Based on the information above, project portfolio management can be broken down into four basic components: selecting the right projects, optimizing the portfolio, protecting the portfolio’s value, and improving portfolio processes. In order to implement portfolio management, we must understand PPM with these four components in view.
1) Select the Right Projects—selected projects must align with the business strategy and meet other important criteria. This results in the portfolio containing a higher percentage of winning projects.
2) Optimize Portfolio Value—all the steps necessary to construct an optimal portfolio given current limitations and constraints.
3) Protect Portfolio Value—during the execution of an optimized portfolio, the aggregate project benefits (portfolio value) must be protected. This occurs by monitoring projects, assessing portfolio health, and managing portfolio risk.
4) Deliver Portfolio Value—Ensure that portfolio value is delivered by comparing expected benefits with actual benefits. Drive PPM maturity which translates into a greater realization of the benefits of project portfolio management.

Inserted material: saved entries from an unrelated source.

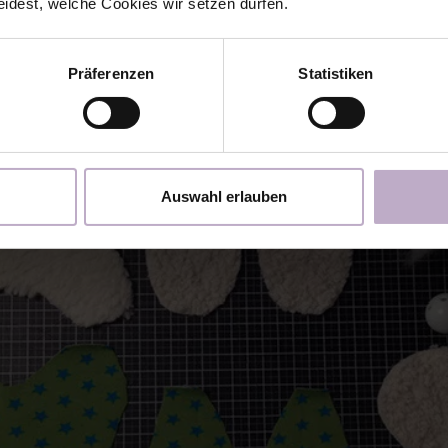
eidest, welche Cookies wir setzen dürfen.
Präferenzen
Statistiken
Auswahl erlauben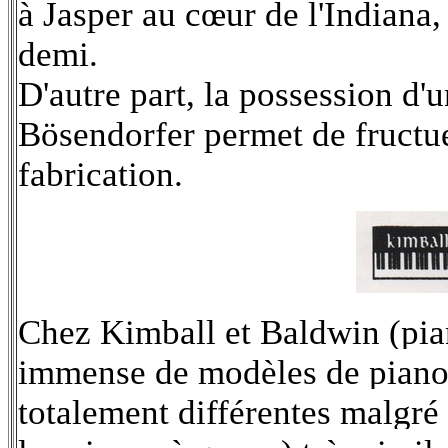
à Jasper au cœur de l'Indiana,
demi.
D'autre part, la possession d
Bösendorfer
permet de fructu
fabrication.
Chez Kimball et Baldwin (pia
immense de modèles de pianos
totalement différentes malgré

One of the primary goals of portfolio management is to execute strategy. There is an important distinction between strategy creation and strategic execution. Possessing a strategy (and spending the energy to create one) is meaningless if the organization cannot accomplish the strategic goals. Although many people acknowledge that strategic projects are vehicles for a accomplishing a strategy, senior leadership needs to make the right project decisions at the right time to advance the goals of the company. Hence, making smarter and better decisions is a precursor for solid strategic execution. In order to make smarter and better decisions, the right data needs to be available at the right time.